* _Assignment_
Using the line that contains "Az RPL sorozat a" as the start, restate each line word for word through the final line of the material below, and return only those.

* _Given data_
☆ ☆ ☆ ☆

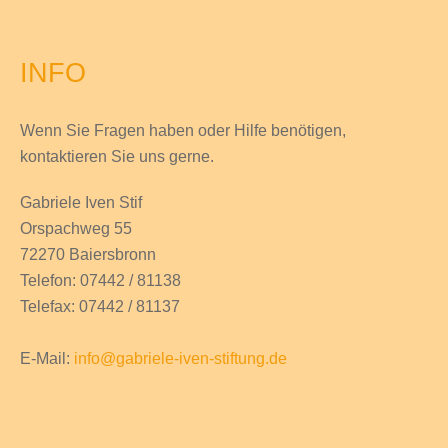
INFO
Wenn Sie Fragen haben
oder Hilfe
benötigen,
kontaktieren Sie uns gerne.
Gabriele Iven Stif
Orspachweg 55
72270 Baiersbronn
Telefon: 07442 / 81138
Telefax: 07442 / 81137
E-Mail:
info@gabriele-iven-stiftung.de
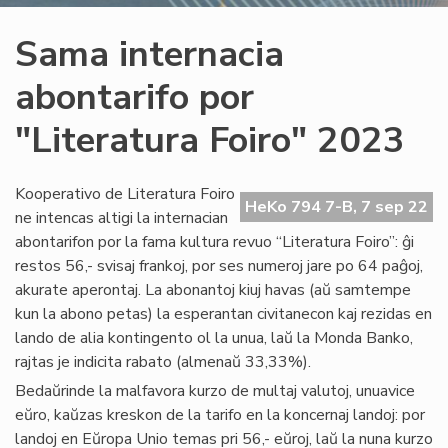
Sama internacia
abontarifo por
"Literatura Foiro" 2023
Kooperativo de Literatura Foiro
HeKo 794 7-B, 7 sep 22
ne intencas altigi la internacian
abontarifon por la fama kultura revuo “Literatura Foiro”: ĝi
restos 56,- svisaj frankoj, por ses numeroj jare po 64 paĝoj,
akurate aperontaj. La abonantoj kiuj havas (aŭ samtempe
kun la abono petas) la esperantan civitanecon kaj rezidas en
lando de alia kontingento ol la unua, laŭ la Monda Banko,
rajtas je indicita rabato (almenaŭ 33,33%).
Bedaŭrinde la malfavora kurzo de multaj valutoj, unuavice
eŭro, kaŭzas kreskon de la tarifo en la koncernaj landoj: por
landoj en Eŭropa Unio temas pri 56,- eŭroj, laŭ la nuna kurzo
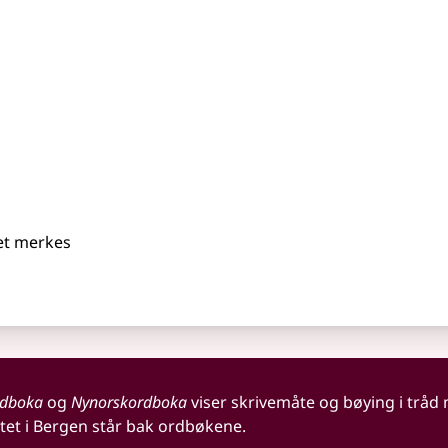
det merkes
rdboka
og
Nynorskordboka
viser skrivemåte og bøying i tråd
tet i Bergen står bak ordbøkene.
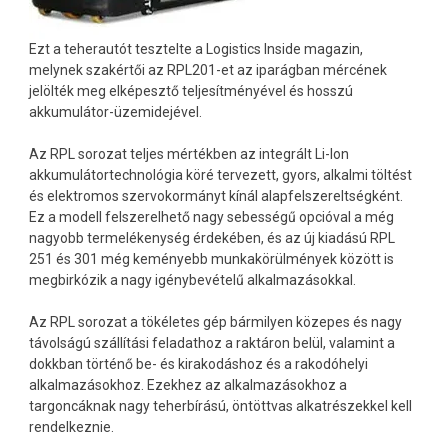
Ezt a teherautót tesztelte a Logistics Inside magazin,
melynek szakértői az RPL201-et az iparágban mércének
jelölték meg elképesztő teljesítményével és hosszú
akkumulátor-üzemidejével.
Az RPL sorozat teljes mértékben az integrált Li-Ion
akkumulátortechnológia köré tervezett, gyors, alkalmi töltést
és elektromos szervokormányt kínál alapfelszereltségként.
Ez a modell felszerelhető nagy sebességű opcióval a még
nagyobb termelékenység érdekében, és az új kiadású RPL
251 és 301 még keményebb munkakörülmények között is
megbirkózik a nagy igénybevételű alkalmazásokkal.
Az RPL sorozat a tökéletes gép bármilyen közepes és nagy
távolságú szállítási feladathoz a raktáron belül, valamint a
dokkban történő be- és kirakodáshoz és a rakodóhelyi
alkalmazásokhoz. Ezekhez az alkalmazásokhoz a
targoncáknak nagy teherbírású, öntöttvas alkatrészekkel kell
rendelkeznie.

☆ ☆ ☆ ☆

* _Output for this task_
Az RPL sorozat a tökéletes gép bármilyen közepes és nagy
távolságú szállítási feladathoz a raktáron belül, valamint a
dokkban történő be- és kirakodáshoz és a rakodóhelyi
alkalmazásokhoz. Ezekhez az alkalmazásokhoz a
targoncáknak nagy teherbírású, öntöttvas alkatrészekkel kell
rendelkeznie.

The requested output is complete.